I have read studied that would SEEM to prove that it can and will survive in areas of our body that ABX can't reach, such as the joints, muscles, organs, heart, and skin, or they will ball up into a cyst form most ABX (except Flagyl and Tindamax) can't kill, and that when the ABX are stopped they will resume exascerbating the infection when they are sure the coast is clear.

That would raise two questions in my mind:
Why use ABX at all? or
Are lifelong ABX necessary to prevent the return of infection?

That being said, my belief is that the proper courses of continued ABX, extended through a period of time from say, 3 months to 2 years, depending on the severity of the infection and how many co-infections have to be dealt with throughout that period, should lead to a good enough remission that someone with Chronic Lyme could go without a relapse/flare-up and the need for ABX for anywhere between 6 months to 10 years.

I have been on ABX for 8 months: 3 months of Omnicef, Bactrim, and Flagil, 2 months of IV Rocephin 3 times per week, Omnicef, and Flagil, and 3 months of Zithromax, Bactrim, and Flagyl.
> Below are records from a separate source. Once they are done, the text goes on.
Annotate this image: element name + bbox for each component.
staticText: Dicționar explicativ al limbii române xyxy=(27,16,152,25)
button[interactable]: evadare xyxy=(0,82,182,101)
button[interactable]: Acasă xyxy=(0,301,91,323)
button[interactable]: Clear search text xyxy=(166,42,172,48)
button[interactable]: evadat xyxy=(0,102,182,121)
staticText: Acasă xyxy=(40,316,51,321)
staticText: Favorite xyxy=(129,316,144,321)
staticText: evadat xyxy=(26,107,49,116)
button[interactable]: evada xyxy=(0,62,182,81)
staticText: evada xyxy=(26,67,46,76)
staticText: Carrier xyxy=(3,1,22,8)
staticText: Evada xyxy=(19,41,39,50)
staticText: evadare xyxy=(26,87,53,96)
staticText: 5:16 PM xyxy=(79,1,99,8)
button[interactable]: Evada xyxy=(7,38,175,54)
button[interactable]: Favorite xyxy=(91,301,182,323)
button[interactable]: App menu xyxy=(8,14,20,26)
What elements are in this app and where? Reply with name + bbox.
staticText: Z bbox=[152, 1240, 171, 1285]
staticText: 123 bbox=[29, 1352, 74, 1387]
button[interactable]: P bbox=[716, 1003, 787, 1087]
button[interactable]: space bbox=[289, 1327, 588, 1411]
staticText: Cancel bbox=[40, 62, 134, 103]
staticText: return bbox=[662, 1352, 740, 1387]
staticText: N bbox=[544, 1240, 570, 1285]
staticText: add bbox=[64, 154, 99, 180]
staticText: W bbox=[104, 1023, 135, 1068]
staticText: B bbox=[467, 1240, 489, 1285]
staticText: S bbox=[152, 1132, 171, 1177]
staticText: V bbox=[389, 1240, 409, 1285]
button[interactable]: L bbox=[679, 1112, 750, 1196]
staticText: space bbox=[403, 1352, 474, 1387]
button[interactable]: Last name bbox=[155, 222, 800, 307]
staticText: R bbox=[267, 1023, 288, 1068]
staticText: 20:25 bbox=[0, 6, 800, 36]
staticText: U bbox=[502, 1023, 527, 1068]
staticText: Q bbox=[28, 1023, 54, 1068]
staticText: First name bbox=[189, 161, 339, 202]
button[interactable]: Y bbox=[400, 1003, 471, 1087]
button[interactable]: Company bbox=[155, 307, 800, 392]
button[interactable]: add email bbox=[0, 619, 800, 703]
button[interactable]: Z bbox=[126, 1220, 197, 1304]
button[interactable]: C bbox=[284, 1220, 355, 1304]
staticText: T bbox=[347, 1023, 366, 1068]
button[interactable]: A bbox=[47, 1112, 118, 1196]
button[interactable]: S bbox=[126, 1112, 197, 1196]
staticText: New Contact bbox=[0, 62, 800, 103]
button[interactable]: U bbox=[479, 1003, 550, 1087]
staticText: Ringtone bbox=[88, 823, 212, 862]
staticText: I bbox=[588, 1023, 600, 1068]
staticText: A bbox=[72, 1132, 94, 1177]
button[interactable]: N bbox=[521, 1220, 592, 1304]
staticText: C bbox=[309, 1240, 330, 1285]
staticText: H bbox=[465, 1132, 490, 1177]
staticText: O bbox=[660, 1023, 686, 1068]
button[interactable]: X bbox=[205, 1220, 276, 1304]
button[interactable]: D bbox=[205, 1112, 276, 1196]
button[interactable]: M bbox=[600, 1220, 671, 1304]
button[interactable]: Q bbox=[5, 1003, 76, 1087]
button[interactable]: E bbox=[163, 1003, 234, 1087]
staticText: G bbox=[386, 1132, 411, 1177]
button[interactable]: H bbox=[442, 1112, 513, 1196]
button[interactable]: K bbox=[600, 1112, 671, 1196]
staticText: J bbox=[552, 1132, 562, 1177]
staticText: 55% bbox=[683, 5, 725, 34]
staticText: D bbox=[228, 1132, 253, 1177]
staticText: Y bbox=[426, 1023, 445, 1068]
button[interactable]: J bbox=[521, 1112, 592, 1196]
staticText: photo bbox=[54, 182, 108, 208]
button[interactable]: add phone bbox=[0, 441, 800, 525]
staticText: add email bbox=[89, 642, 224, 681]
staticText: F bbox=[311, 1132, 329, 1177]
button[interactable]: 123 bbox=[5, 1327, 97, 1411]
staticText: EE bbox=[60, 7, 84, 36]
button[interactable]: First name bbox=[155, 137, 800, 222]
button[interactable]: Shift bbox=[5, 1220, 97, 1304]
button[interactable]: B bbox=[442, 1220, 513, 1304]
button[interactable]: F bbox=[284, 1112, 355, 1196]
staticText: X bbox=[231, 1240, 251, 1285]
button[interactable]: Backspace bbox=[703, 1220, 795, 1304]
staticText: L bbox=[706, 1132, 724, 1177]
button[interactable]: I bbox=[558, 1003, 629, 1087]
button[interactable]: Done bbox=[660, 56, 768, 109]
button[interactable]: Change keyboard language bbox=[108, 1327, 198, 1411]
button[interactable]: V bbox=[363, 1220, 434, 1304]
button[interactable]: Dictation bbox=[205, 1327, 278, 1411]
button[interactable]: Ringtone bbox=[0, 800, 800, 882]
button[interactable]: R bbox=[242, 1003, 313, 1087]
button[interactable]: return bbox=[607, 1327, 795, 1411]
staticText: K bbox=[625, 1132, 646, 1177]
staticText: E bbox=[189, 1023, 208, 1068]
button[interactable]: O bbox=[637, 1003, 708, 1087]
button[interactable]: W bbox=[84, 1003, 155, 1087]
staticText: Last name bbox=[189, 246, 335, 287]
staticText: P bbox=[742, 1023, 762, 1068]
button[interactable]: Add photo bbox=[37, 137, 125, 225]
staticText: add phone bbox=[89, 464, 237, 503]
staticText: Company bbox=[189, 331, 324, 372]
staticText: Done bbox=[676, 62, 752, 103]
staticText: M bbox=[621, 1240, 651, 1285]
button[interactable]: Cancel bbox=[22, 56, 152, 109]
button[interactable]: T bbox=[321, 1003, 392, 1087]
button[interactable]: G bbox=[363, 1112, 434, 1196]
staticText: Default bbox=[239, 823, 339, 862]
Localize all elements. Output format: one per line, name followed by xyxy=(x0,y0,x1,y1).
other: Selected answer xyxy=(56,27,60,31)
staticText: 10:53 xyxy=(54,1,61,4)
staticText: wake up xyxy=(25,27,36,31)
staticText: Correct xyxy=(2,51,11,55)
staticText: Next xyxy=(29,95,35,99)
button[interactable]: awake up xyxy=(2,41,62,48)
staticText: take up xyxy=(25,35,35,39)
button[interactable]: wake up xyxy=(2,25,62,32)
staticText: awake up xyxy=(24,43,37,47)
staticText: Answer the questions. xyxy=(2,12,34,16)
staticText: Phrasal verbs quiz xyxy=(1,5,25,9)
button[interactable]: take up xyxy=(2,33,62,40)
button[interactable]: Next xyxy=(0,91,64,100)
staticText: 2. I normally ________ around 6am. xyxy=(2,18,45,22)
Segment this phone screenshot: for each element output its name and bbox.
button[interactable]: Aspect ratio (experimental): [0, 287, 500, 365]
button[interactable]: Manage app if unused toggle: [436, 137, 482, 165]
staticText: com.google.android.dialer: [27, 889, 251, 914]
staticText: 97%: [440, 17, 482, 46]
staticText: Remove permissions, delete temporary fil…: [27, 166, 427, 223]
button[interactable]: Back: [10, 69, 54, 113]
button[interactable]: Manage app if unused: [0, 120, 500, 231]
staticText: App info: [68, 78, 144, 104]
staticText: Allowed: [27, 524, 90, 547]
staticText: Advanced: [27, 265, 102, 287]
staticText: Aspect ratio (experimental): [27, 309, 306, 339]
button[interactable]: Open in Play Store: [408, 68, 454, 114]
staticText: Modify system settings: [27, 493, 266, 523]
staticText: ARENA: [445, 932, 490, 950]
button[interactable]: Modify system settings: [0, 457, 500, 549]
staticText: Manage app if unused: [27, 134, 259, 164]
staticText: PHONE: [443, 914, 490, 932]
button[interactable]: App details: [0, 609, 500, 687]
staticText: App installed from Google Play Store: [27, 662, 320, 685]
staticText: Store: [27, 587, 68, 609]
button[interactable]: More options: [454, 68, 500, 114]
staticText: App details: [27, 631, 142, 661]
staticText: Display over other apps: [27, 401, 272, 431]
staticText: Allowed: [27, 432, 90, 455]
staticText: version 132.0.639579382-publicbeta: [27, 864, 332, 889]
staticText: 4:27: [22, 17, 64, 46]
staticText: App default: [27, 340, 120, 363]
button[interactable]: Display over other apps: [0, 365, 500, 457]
This week I will be continuing treatment with a new course of Omnicef, Bactrim, 3 days per week of IV Rocephin, Flagyl (on weekends), and Mepron.

CD-57 count has gone from 59 to 71, but doc will be looking for the significant jump once he believes he has treated me into a good remission. I am also taking various Byron White herbal protocols, for my Babesia, Bartonella, and Lyme.

I don't understand the blanket aversion to antibiotics.  They worked for me and others I know, with no significant or intolerable side effects.  Lyme is a bacterial infection:  kill the bacteria, the infection is gone.  

Everyone is entitled to decide their own approach, so this is just my opinion.  fwiw.

The theory of the Marshall program as I see it seems to make sense at first:

Starve those buggers out, since they consume a lot of Vitamin D, cut off their supply.

They also are one of the rare bugs that live on manganese instead of iron, so avoid everything with manganese and magnesium.

Or maybe he's treating the auto-immune disorder PTLDS, and he wants to disable the immune system, which may allow him to operate under government guidelines.

The problem is that, as mentioned in some of the other responses, our body needs these essential vitamins and minerals as well, and the depletion of them due to spirochetal consumption may contribute to some of our Lyme symptoms, or some may be caused solely because of the deficiency.

What my LLMD has told me is that even if you try to achieve the lowest levels of these, the spirochete will still extract it from somewhere in your body.

You may not want to overload your body on Vitamin D, but a normal level along with whatever plan of action to disable the BB infection should be fine.

However, if you decide to give it a shot, I'd love to hear how it went, as I am not an expert, and I have heard this thing works in part due to molecular mimicry.